Die Runen der Macht - Göttliche Rache (German Edition)
Er hatte erwähnt, sich nur bruchstückhaft an das zu erinnern, was der Rossin tat, wenn er von seinem Körper Besitz ergriffen hatte – aber diese Taten waren genug, um ihn mit Schuldgefühlen und Abscheu zu belasten.

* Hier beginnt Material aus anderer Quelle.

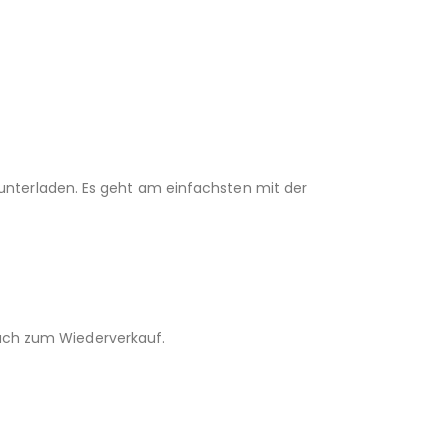
unterladen. Es geht am einfachsten mit der
 auch zum Wiederverkauf.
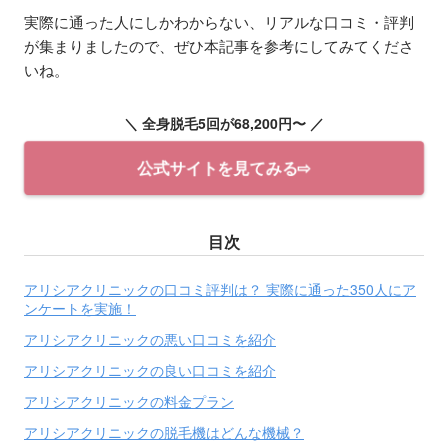
実際に通った人にしかわからない、リアルな口コミ・評判
が集まりましたので、ぜひ本記事を参考にしてみてくださ
いね。
＼ 全身脱毛5回が68,200円〜 ／
公式サイトを見てみる⇨
目次
アリシアクリニックの口コミ評判は？ 実際に通った350人にア
ンケートを実施！
アリシアクリニックの悪い口コミを紹介
アリシアクリニックの良い口コミを紹介
アリシアクリニックの料金プラン
アリシアクリニックの脱毛機はどんな機械？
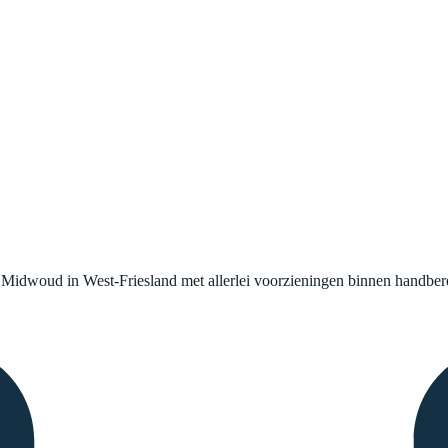
Midwoud in West-Friesland met allerlei voorzieningen binnen handber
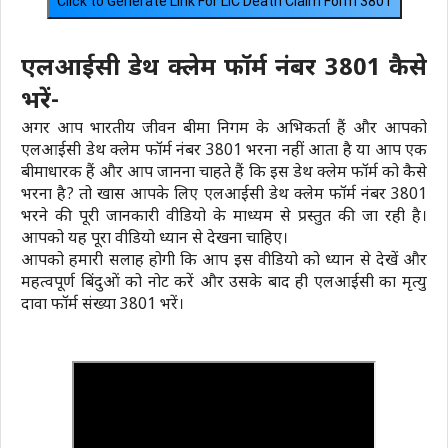
Click to Generate Link For LIC Death Claim Form 3801
एलआईसी डेथ क्लेम फॉर्म नंबर 3801 कैसे
भरें-
अगर आप भारतीय जीवन बीमा निगम के अभिकर्ता हैं और आपको
एलआईसी डेथ क्लेम फॉर्म नंबर 3801 भरना नहीं आता है या आप एक
बीमाधारक हैं और आप जानना चाहते हैं कि इस डेथ क्लेम फॉर्म को कैसे
भरना है? तो खास आपके लिए एलआईसी डेथ क्लेम फॉर्म नंबर 3801
भरने की पूरी जानकारी वीडियो के माध्यम से प्रस्तुत की जा रही है।
आपको यह पूरा वीडियो ध्यान से देखना चाहिए।
आपको हमारी सलाह होगी कि आप इस वीडियो को ध्यान से देखें और
महत्वपूर्ण बिंदुओं को नोट करें और उसके बाद ही एलआईसी का मृत्यु
दावा फॉर्म संख्या 3801 भरें।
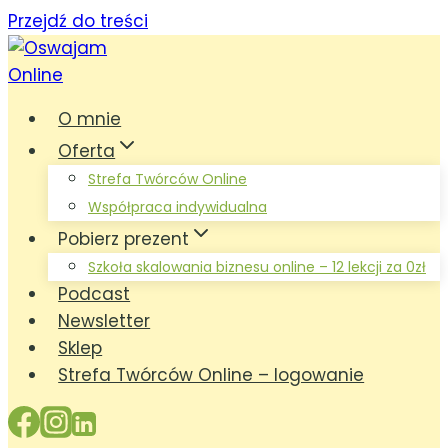
Przejdź do treści
O mnie
Oferta
Strefa Twórców Online
Współpraca indywidualna
Pobierz prezent
Szkoła skalowania biznesu online – 12 lekcji za 0zł
Podcast
Newsletter
Sklep
Strefa Twórców Online – logowanie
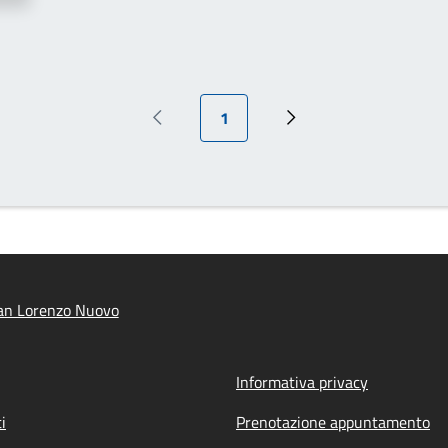
Pagina attuale
1
Pagina precedente
Prossima pagina
an Lorenzo Nuovo
Informativa privacy
i
Prenotazione appuntamento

Sorcha lehnte sich kurz an die Mauer. Es war inakzeptabel, beide Männer zu verlieren. Zwar hatte sie keine Ahnung, wo ihr Partner war, doch sie spürte das Ziehen des Rossin in sich. Die wilde Freude an Blut und Chaos war eine so berauschende Mischung, dass sie sich zurücknehmen musste, um sich nicht darin zu verlieren.
»Unheilige Knochen«, flüsterte Sorcha, ging in die Hocke und vergrub den Kopf in den Händen. Es hatte sie alle Kraft gekostet, durch so viele Mauern zu gehen und Voishem in größerem Ausmaß zu benutzen als je zuvor. Sie war sich nicht sicher, wie viel Energie sie noch besaß. Ohne Merrick riskierte sie Leben und Verstand, wenn sie die Runen beschwor.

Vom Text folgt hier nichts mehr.